Major renovations in the hotel took place from 2008 leading up to its centennial celebration in 2012. Café Ilang Ilang, the hotel’s buffet restaurant, was one of the first to be transformed, with an atrium eventually added to the café. Aside from providing additional seating, the atrium now also serves as a dining space guests can rent for private functions. The Manila Hotel Tent City was also put up west of the original structure as a performance or conference hall. The dock that extends from the hotel’s grounds towards the bay is also slated for reuse.
BENCHMARK FOR HOSPITALITY
Renovations and upgrades are a natural part of the business cycle, especially for hotels. Because of its location near the bay, the hotel is susceptible to faster wear and tear.
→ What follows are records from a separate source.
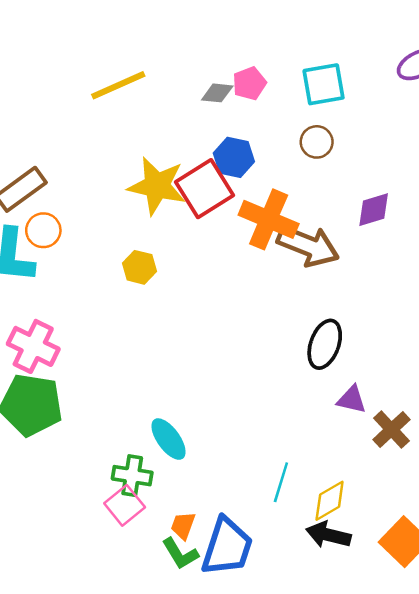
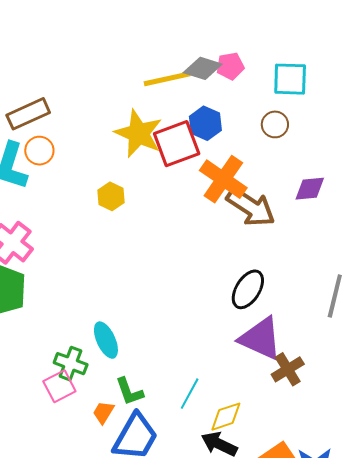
yellow line: (118, 85) -> (167, 79), moved
gray diamond: (217, 93) -> (203, 68), size x1.4
purple triangle: (352, 399) -> (261, 338), size x1.8
green L-shape: (180, 554) -> (129, 392), moved

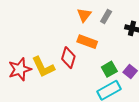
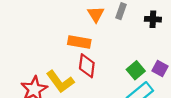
orange rectangle: (87, 42) -> (79, 42), moved

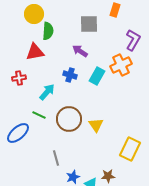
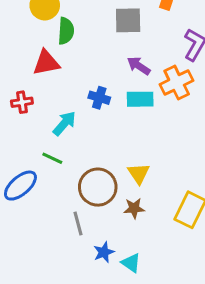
purple arrow: (80, 51) -> (139, 66), moved
cyan rectangle: (97, 76) -> (140, 99), turned 60
brown circle: (69, 119) -> (98, 187), moved
brown star: (108, 176) -> (134, 208), moved

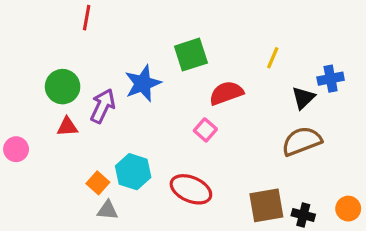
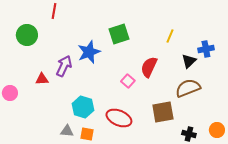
green circle: (63, 87) -> (27, 35), moved
red semicircle: (226, 93) -> (149, 67), moved, turned -45
orange square: (98, 183) -> (87, 134), moved, turned -32
brown square: (266, 205) -> (163, 112), moved

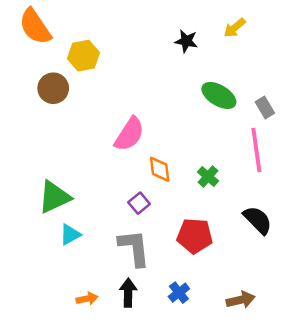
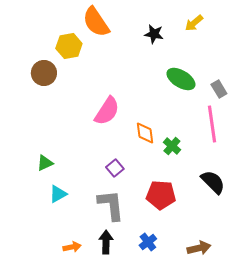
orange semicircle: (35, 27) -> (96, 22), moved
orange diamond: (160, 169) -> (145, 133), moved
green triangle: (54, 197) -> (45, 163), size x0.6

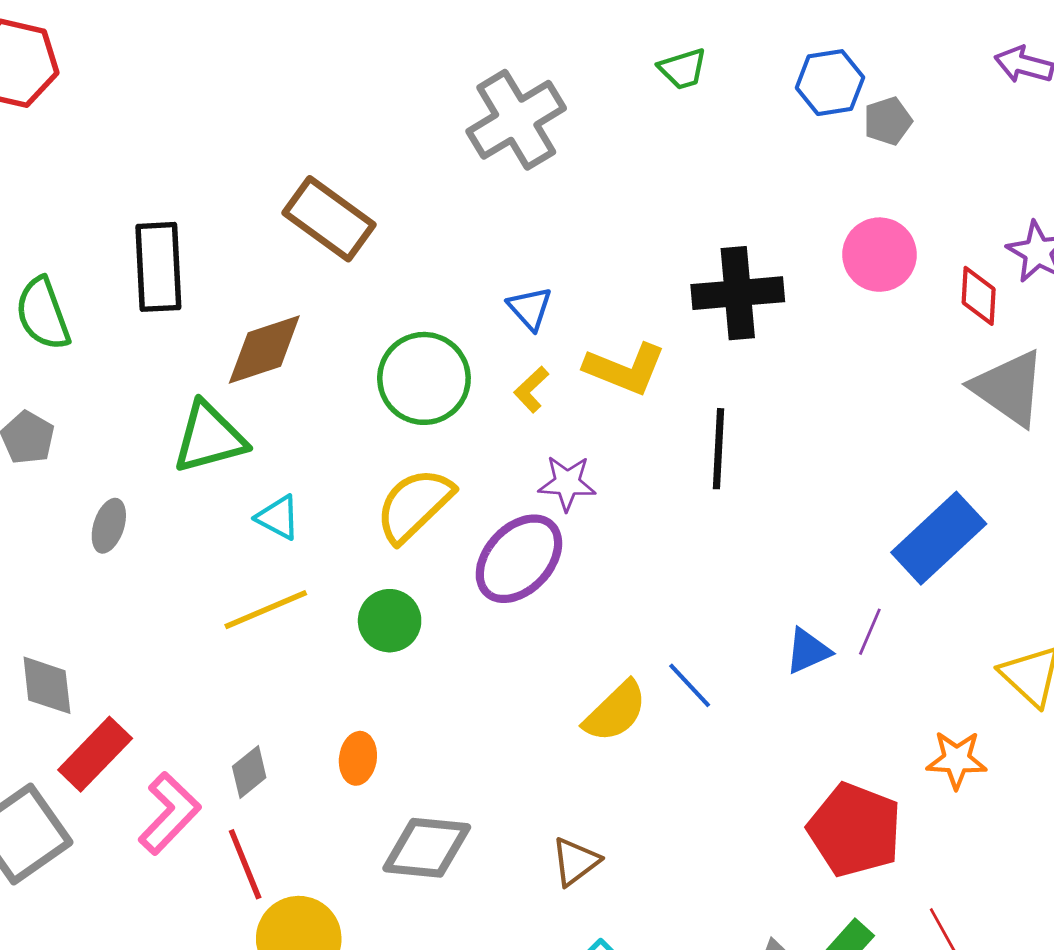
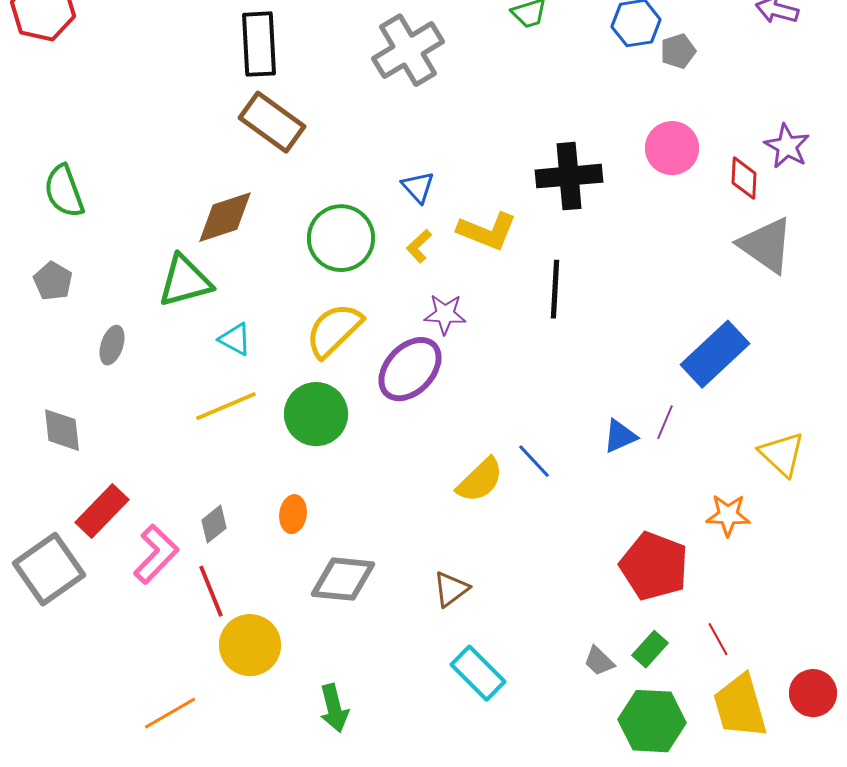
black rectangle: (158, 267) -> (259, 44), moved
green circle: (390, 621) -> (316, 414), size x1.4
gray diamond: (47, 685) -> (62, 430), moved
Although the standard is to schedule soft renovations every three or four years and hard renovations every five or seven years, there is one aspect that needs constant work: hospitality and service.
Filipinos are already hospitable by nature, Orta admits, but refining and improving are always important. “Yes, we do need to repair the carpet or the chairs, [but] all that stuff is very easy. The service part is where we really need to maintain [quality].
Their guest services officers, for example, undergo rigorous training to ensure the quality of their service. Training covers how the staff should walk and carry themselves, even up to how they position their hands. But even in this modern role in hospitality, the importance of history isn’t lost. Staff are also trained to be well-versed in the hotel’s history, from being able to talk about details of MacArthur’s life to listing the hotel’s most illustrious guests, including Ernest Hemingway, The Beatles, Michael Jackson, and Nelson Mandela.